Stratified sampling works in two steps. First, the researcher partitions the whole population into strata — mutually exclusive and collectively exhaustive subgroups defined by a characteristic relevant to the study, such as age band, region, or department. Then a random sample is drawn independently from within each stratum. Because every subgroup is sampled, no stratum can be missed by chance, which is the key difference from simple random sampling. The characteristic used to form strata should be related to the outcome being measured, or stratifying gains little.

Proportionate and disproportionate allocation

In proportionate stratified sampling, the number drawn from each stratum mirrors that stratum’s share of the population, so a group that is 20% of the population supplies 20% of the sample. In disproportionate allocation, researchers deliberately over-sample small but important strata — for instance a rare subgroup — to obtain enough cases for separate analysis, then weight the results to restore overall representativeness. Proportionate allocation is the common default; disproportionate allocation trades simplicity for statistical power within small subgroups.

Why it improves precision

When strata differ markedly on the variable of interest but members within each stratum are relatively similar, stratified sampling yields more precise estimates than simple random sampling of the same size, because it removes between-stratum variability from the sampling error. It also guarantees representation of every subgroup, which matters for fairness and for subgroup analysis. The cost is that it requires a sampling frame with known stratum membership in advance. This contrasts with cluster sampling, which divides the population into naturally occurring clusters and samples whole clusters, chosen mainly for convenience and cost.

Key facts

At a glance

  • Definition: probability sampling that splits the population into strata, then samples within each
  • Type: a probability (random) sampling method
  • Strata: mutually exclusive subgroups sharing a relevant characteristic
  • Allocation: proportionate (mirrors population) or disproportionate (over-samples small strata)
  • Benefit: better representativeness and precision when strata differ
  • Contrast: cluster sampling samples whole naturally occurring groups instead

Common misconceptions

What people often get wrong

Often heard: Stratified sampling and cluster sampling are basically the same method.

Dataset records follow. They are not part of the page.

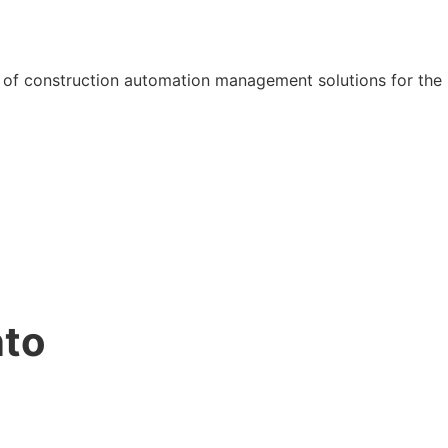
 of construction automation management solutions for the 
nto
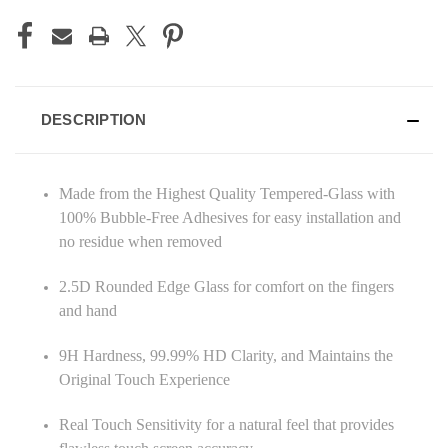
DESCRIPTION
Made from the Highest Quality Tempered-Glass with
100% Bubble-Free Adhesives for easy installation and
no residue when removed
2.5D Rounded Edge Glass for comfort on the fingers
and hand
9H Hardness, 99.99% HD Clarity, and Maintains the
Original Touch Experience
Real Touch Sensitivity for a natural feel that provides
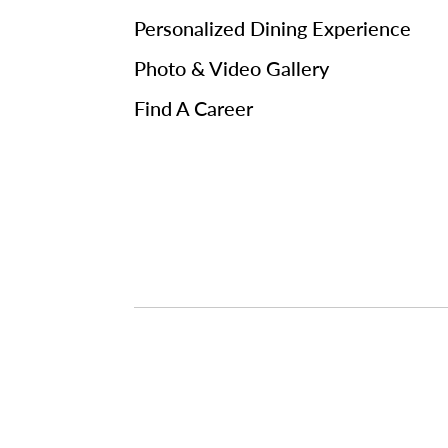
Personalized Dining Experience
Photo & Video Gallery
Find A Career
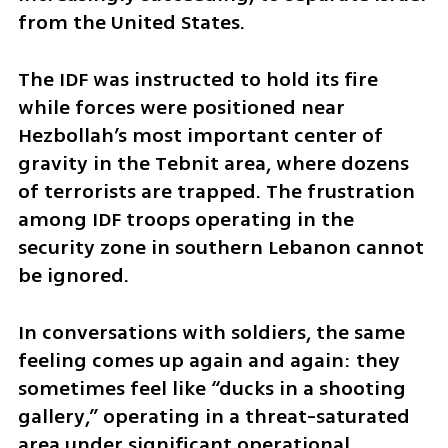
from the United States.
The IDF was instructed to hold its fire 
while forces were positioned near 
Hezbollah’s most important center of 
gravity in the Tebnit area, where dozens 
of terrorists are trapped. The frustration 
among IDF troops operating in the 
security zone in southern Lebanon cannot 
be ignored.
In conversations with soldiers, the same 
feeling comes up again and again: they 
sometimes feel like “ducks in a shooting 
gallery,” operating in a threat-saturated 
area under significant operational 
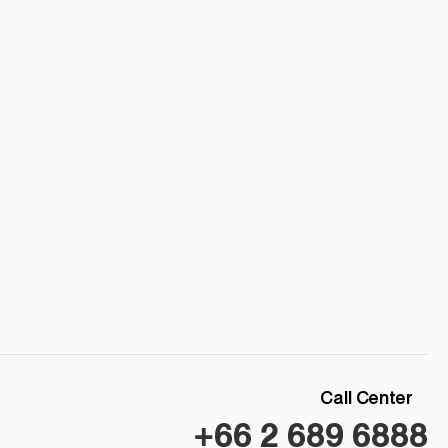
Call Center
+66 2 689 6888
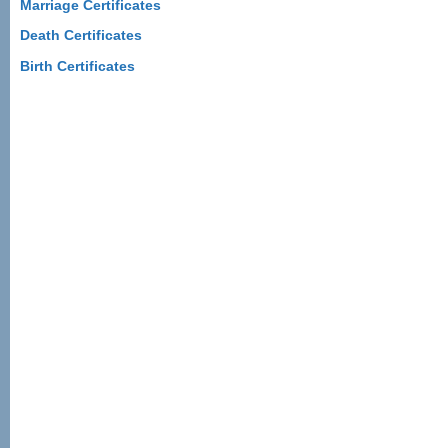
Marriage Certificates
Death Certificates
Birth Certificates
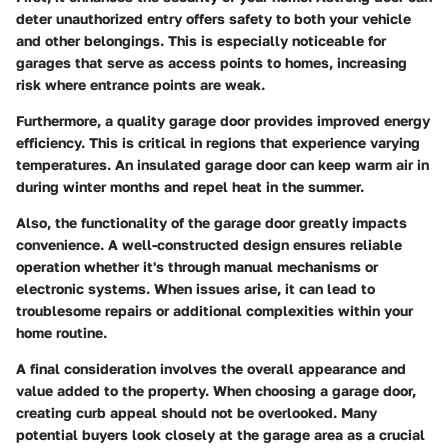
deter unauthorized entry offers safety to both your vehicle
and other belongings. This is especially noticeable for
garages that serve as access points to homes, increasing
risk where entrance points are weak.
Furthermore, a quality garage door provides improved energy
efficiency. This is critical in regions that experience varying
temperatures. An insulated garage door can keep warm air in
during winter months and repel heat in the summer.
Also, the functionality of the garage door greatly impacts
convenience. A well-constructed design ensures reliable
operation whether it's through manual mechanisms or
electronic systems. When issues arise, it can lead to
troublesome repairs or additional complexities within your
home routine.
A final consideration involves the overall
appearance and
value added
to the property. When choosing a garage door,
creating curb appeal should not be overlooked. Many
potential buyers look closely at the garage area as a crucial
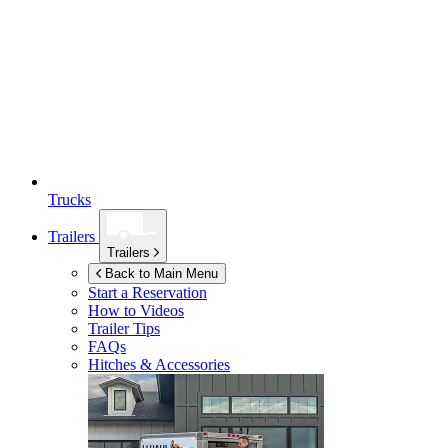
Trucks
Trailers
Trailers
Back to Main Menu
Start a Reservation
How to Videos
Trailer Tips
FAQs
Hitches & Accessories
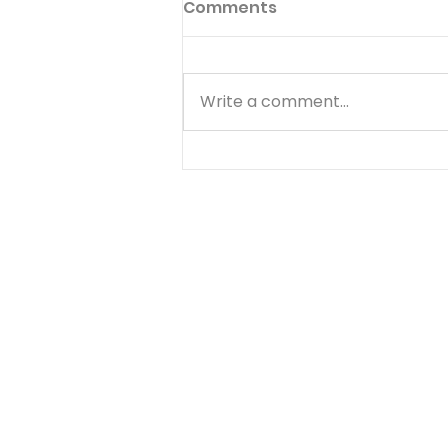
Comments
Write a comment...
Go to God in Everything -
August 7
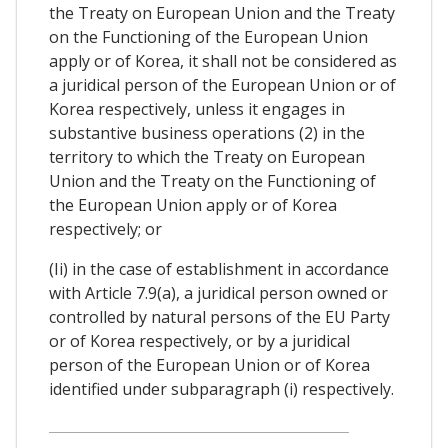
the Treaty on European Union and the Treaty
on the Functioning of the European Union
apply or of Korea, it shall not be considered as
a juridical person of the European Union or of
Korea respectively, unless it engages in
substantive business operations (2) in the
territory to which the Treaty on European
Union and the Treaty on the Functioning of
the European Union apply or of Korea
respectively; or
(Ii) in the case of establishment in accordance
with Article 7.9(a), a juridical person owned or
controlled by natural persons of the EU Party
or of Korea respectively, or by a juridical
person of the European Union or of Korea
identified under subparagraph (i) respectively.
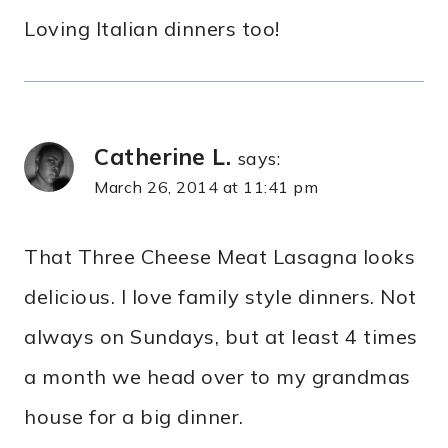
Loving Italian dinners too!
Catherine L.
says:
March 26, 2014 at 11:41 pm
That Three Cheese Meat Lasagna looks
delicious. I love family style dinners. Not
always on Sundays, but at least 4 times
a month we head over to my grandmas
house for a big dinner.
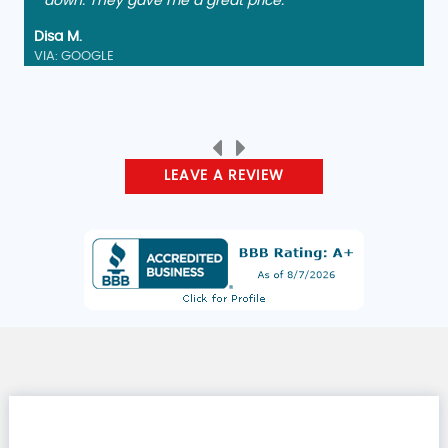
down. They gave me a great price."
Disa M.
VIA: GOOGLE
LEAVE A REVIEW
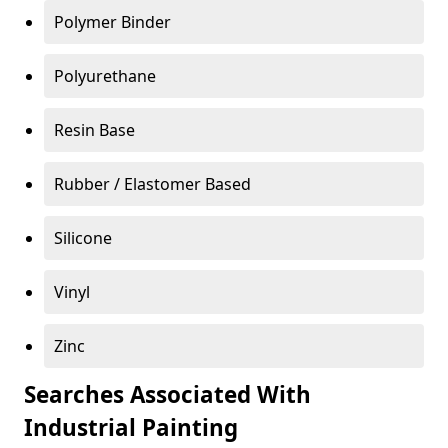
Polymer Binder
Polyurethane
Resin Base
Rubber / Elastomer Based
Silicone
Vinyl
Zinc
Searches Associated With
Industrial Painting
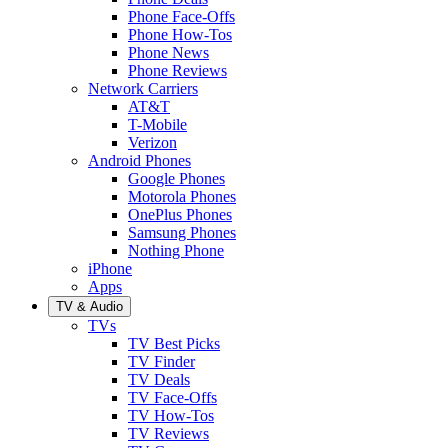
Phone Face-Offs
Phone How-Tos
Phone News
Phone Reviews
Network Carriers
AT&T
T-Mobile
Verizon
Android Phones
Google Phones
Motorola Phones
OnePlus Phones
Samsung Phones
Nothing Phone
iPhone
Apps
TV & Audio
TVs
TV Best Picks
TV Finder
TV Deals
TV Face-Offs
TV How-Tos
TV Reviews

Actually: They differ fundamentally. Stratified sampling samples within every subgroup to ensure representation; cluster sampling randomly selects whole clusters and is chosen mainly for cost and convenience.

Often heard: Stratified sampling is a non-probability technique.

Actually: It is a probability method: within each stratum, units are selected at random, so every member of the population has a known, non-zero chance of selection.

Often heard: You can stratify on any variable and still gain precision.

Actually: Gains come only when the stratifying variable is related to the outcome and strata differ on it. Stratifying on an irrelevant characteristic adds complexity without improving estimates.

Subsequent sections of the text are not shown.